▸ What to produce
Each line of the entries below that holds "комитета" is needed, copied in full.

=-=-=

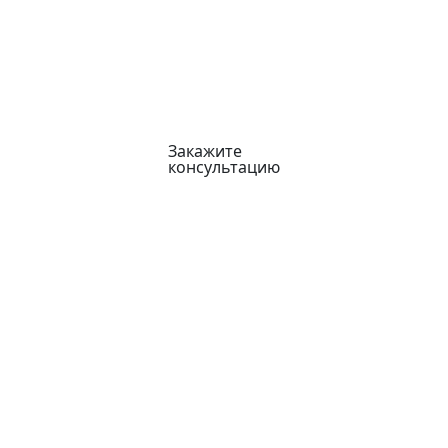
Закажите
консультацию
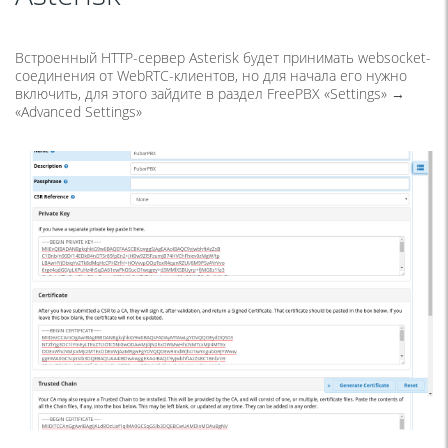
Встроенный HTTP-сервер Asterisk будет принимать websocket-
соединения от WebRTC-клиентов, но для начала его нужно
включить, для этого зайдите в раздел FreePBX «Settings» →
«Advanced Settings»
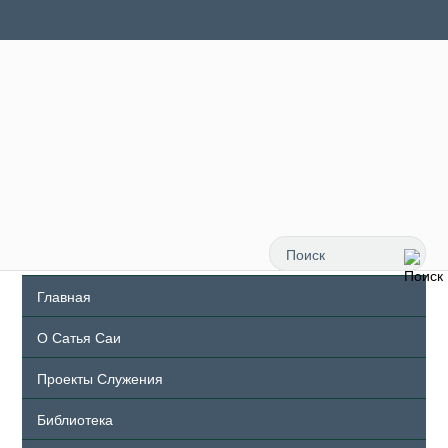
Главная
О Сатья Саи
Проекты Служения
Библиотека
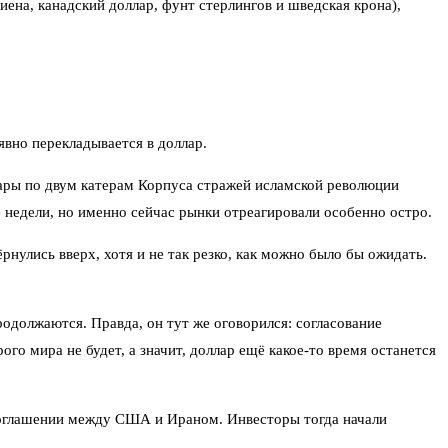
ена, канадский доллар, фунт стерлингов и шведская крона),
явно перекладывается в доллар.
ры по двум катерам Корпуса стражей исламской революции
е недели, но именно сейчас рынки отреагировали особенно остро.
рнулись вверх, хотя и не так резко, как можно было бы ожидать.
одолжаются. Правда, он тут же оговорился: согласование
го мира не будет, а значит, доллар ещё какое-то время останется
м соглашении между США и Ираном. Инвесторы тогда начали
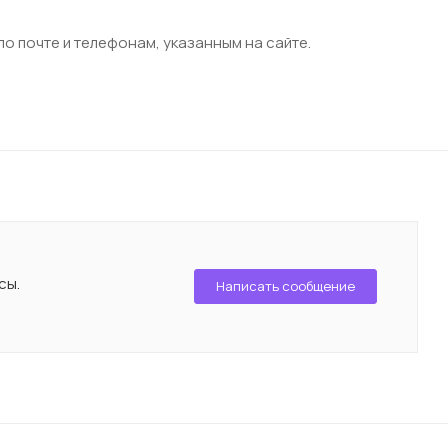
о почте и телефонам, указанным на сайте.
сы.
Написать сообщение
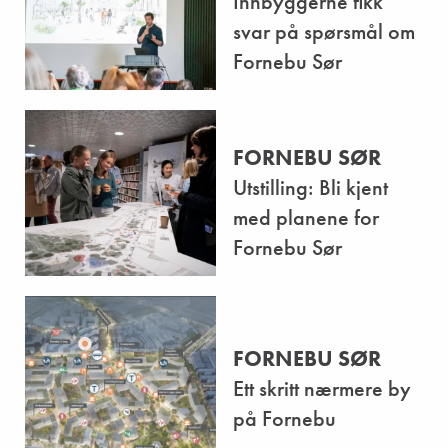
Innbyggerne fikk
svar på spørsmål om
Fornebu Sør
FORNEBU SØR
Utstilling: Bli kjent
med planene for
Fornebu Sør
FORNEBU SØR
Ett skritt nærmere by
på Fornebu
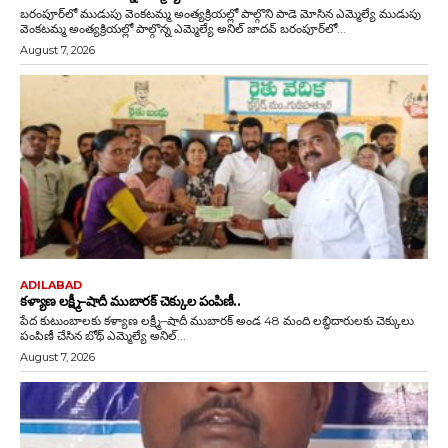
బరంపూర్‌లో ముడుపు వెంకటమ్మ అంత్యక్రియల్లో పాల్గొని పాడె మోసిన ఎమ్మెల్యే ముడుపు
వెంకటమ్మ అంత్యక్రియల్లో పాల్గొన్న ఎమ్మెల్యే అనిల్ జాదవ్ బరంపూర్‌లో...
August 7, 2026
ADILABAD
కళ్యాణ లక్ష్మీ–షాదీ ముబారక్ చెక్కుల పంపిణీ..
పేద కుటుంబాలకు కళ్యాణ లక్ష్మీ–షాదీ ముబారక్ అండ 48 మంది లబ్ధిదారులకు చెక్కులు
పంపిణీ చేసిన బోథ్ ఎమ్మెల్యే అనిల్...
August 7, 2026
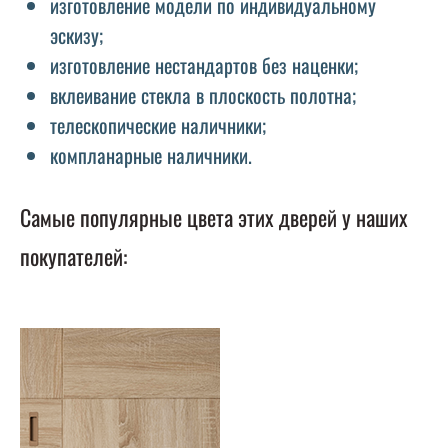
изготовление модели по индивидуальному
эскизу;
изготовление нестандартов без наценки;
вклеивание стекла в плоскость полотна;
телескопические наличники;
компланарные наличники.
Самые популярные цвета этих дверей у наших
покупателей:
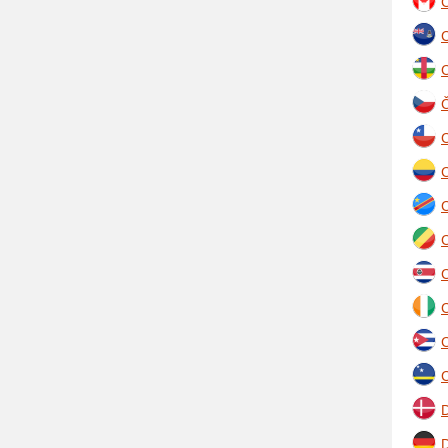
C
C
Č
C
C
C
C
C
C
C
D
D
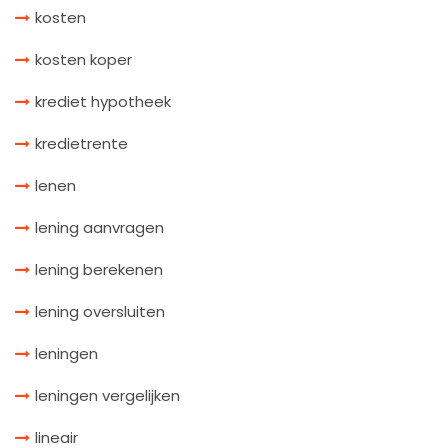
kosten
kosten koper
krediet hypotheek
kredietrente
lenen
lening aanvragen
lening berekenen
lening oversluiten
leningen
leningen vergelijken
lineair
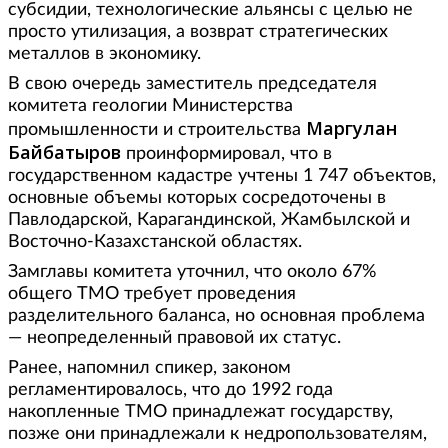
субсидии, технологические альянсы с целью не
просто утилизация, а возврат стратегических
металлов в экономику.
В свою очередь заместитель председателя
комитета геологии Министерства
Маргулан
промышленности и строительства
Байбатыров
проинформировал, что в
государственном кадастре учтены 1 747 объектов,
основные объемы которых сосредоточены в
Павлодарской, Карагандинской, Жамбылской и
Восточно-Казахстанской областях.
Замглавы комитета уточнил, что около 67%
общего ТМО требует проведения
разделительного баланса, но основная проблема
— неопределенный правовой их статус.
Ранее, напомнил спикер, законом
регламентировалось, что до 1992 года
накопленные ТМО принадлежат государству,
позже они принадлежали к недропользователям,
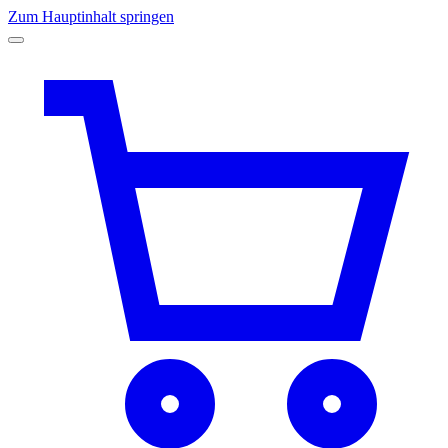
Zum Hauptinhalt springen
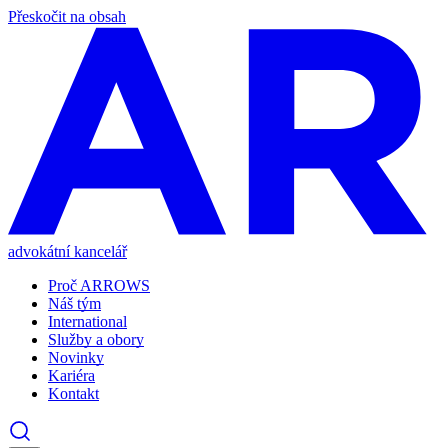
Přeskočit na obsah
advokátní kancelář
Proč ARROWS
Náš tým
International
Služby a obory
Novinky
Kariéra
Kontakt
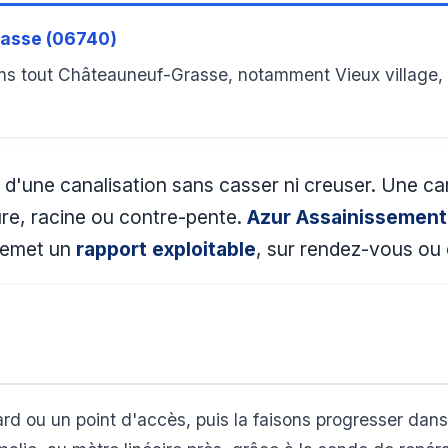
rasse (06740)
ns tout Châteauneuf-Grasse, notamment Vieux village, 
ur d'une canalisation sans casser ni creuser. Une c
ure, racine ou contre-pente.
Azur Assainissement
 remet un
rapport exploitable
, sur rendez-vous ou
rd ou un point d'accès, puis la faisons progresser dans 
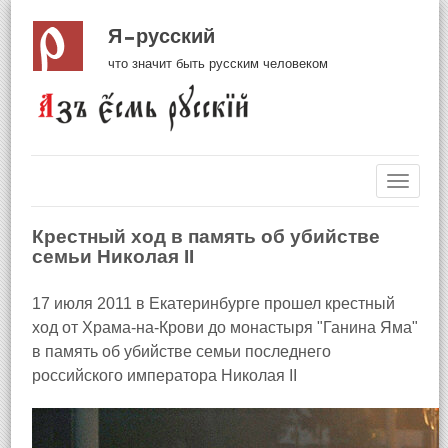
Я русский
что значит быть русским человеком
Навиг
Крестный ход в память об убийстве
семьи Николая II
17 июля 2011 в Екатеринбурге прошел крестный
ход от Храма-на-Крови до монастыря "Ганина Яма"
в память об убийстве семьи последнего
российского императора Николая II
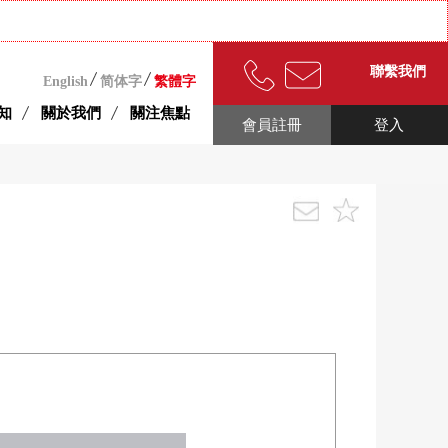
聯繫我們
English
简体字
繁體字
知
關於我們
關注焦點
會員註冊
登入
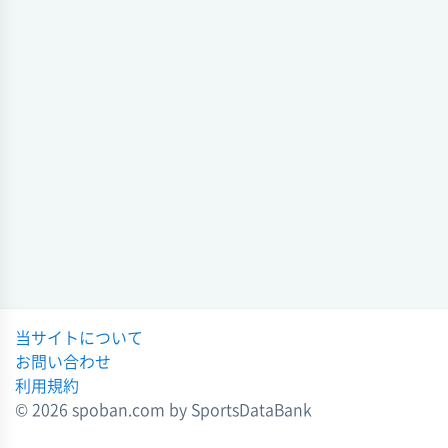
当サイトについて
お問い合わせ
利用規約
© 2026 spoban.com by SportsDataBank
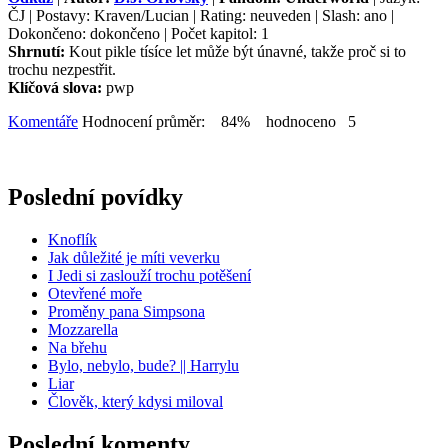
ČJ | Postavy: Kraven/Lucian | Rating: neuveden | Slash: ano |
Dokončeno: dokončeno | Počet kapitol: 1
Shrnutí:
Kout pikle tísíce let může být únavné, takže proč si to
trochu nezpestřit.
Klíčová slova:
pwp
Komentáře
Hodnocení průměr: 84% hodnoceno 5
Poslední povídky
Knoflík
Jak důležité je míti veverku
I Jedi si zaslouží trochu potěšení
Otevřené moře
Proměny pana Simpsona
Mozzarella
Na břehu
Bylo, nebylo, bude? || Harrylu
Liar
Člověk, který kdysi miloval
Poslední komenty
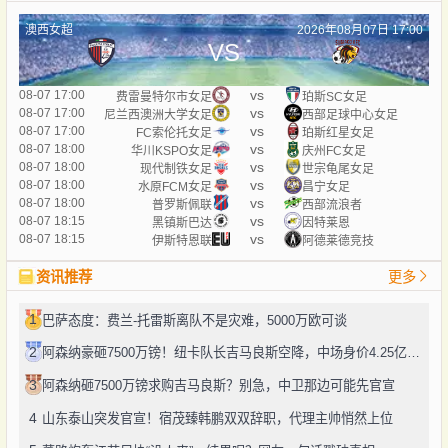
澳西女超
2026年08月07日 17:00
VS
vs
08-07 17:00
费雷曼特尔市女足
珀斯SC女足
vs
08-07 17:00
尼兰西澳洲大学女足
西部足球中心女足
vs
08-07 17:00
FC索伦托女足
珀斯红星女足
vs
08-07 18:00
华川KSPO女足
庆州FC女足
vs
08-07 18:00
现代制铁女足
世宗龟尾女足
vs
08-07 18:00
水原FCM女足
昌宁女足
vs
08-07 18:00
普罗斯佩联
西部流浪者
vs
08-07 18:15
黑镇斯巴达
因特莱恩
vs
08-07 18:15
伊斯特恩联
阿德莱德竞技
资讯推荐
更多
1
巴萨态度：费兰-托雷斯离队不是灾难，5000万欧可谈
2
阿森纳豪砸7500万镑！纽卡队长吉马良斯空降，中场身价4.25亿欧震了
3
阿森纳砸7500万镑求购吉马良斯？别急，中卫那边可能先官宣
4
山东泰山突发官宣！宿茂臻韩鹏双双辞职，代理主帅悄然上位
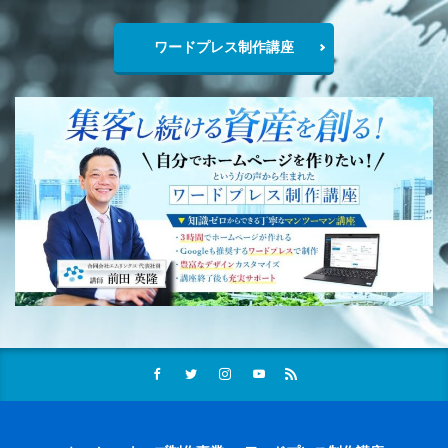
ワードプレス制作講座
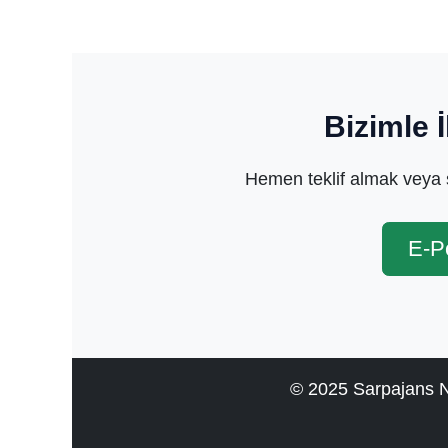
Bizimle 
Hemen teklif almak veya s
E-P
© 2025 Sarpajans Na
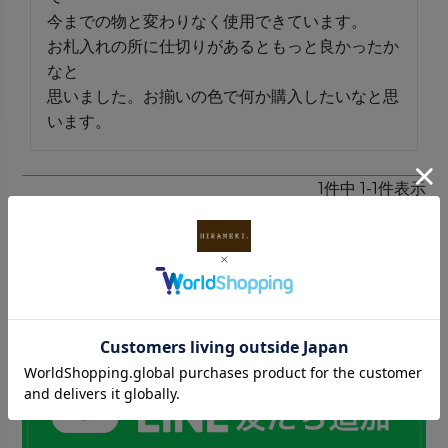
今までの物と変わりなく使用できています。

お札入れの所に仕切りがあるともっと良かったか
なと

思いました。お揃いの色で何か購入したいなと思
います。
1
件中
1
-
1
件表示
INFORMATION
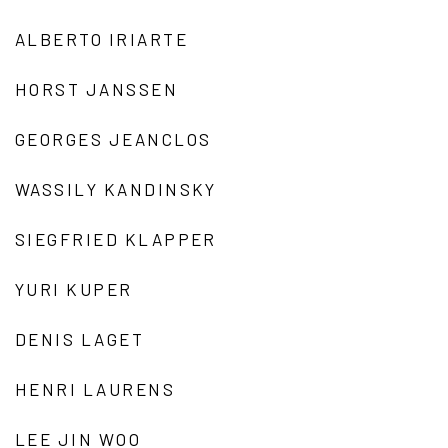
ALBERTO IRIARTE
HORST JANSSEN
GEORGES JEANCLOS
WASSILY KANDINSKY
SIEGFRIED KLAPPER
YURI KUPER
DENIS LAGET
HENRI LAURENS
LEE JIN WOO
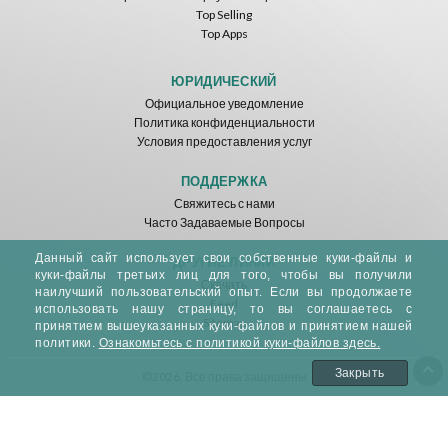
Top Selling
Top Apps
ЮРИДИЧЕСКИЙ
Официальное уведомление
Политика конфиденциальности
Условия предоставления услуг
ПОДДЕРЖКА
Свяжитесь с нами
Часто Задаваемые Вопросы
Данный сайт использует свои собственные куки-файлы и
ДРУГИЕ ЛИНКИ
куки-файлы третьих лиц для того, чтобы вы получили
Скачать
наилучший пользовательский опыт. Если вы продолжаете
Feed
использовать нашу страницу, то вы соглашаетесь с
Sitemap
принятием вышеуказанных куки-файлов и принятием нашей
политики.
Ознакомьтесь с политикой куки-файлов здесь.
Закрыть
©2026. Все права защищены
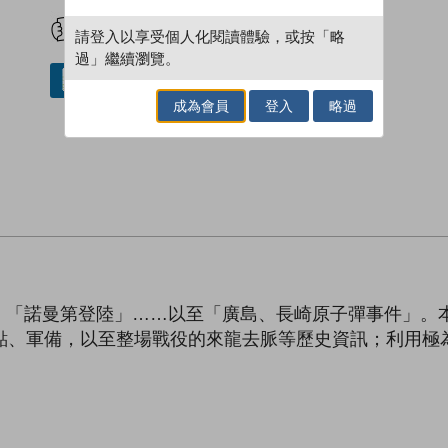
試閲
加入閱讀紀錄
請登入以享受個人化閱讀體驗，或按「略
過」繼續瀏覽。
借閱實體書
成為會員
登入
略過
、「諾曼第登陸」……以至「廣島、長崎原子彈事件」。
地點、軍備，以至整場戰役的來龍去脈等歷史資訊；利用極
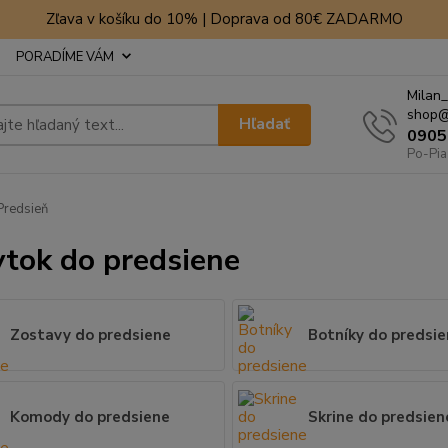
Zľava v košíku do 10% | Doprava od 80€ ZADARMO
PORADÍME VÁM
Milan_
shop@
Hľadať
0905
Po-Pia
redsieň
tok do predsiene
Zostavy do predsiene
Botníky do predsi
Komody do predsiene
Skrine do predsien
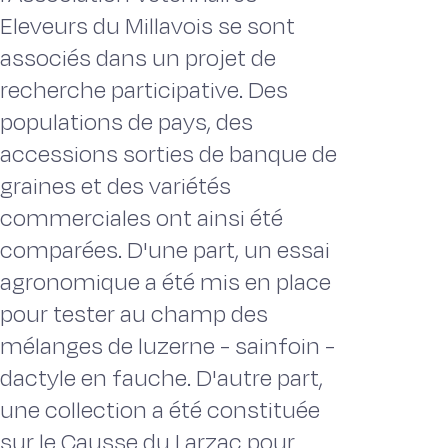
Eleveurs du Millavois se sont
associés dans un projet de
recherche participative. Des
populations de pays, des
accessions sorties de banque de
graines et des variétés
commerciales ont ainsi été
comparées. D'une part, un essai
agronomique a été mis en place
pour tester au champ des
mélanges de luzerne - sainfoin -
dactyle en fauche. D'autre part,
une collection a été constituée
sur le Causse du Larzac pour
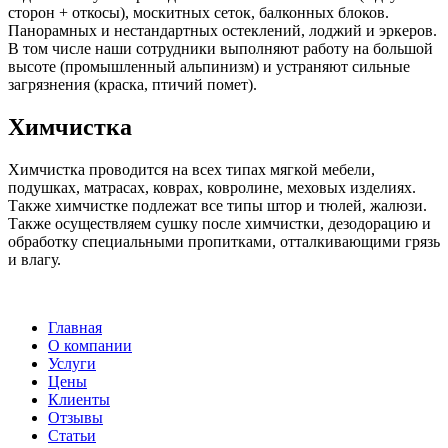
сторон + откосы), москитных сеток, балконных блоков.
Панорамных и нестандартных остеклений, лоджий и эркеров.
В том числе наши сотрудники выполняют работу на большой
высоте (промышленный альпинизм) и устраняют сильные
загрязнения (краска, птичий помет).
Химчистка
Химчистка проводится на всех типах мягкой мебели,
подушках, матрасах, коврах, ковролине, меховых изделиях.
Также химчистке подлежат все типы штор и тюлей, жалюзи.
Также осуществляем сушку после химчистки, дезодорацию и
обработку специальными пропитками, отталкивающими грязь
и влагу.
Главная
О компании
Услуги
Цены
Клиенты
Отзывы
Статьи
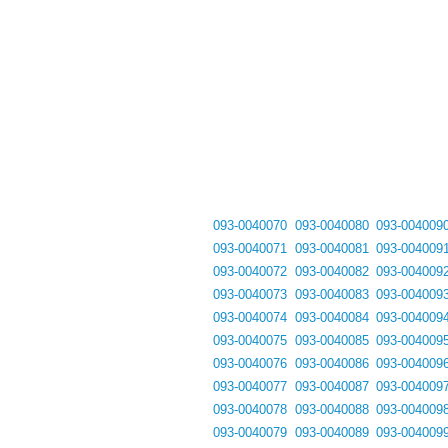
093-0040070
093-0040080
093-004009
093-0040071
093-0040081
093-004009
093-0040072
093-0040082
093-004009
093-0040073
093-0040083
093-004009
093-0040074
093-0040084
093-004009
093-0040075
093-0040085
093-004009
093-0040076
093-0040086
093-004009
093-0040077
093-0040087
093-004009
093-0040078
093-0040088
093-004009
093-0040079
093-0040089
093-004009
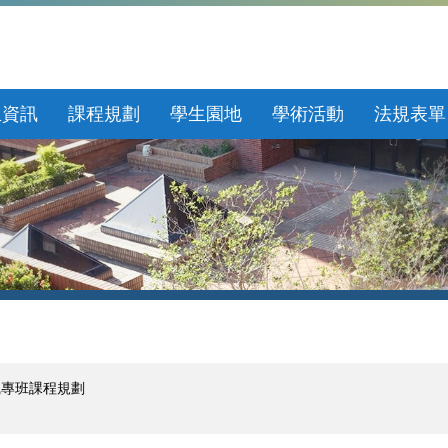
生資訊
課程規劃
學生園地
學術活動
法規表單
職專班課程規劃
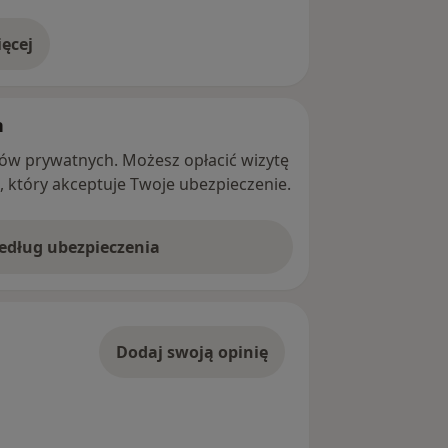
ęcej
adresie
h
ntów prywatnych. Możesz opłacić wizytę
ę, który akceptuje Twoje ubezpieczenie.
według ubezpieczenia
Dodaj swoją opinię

=-=-=

▸ Final answer
комитета геологии Министерства
Замглавы комитета уточнил, что около 67%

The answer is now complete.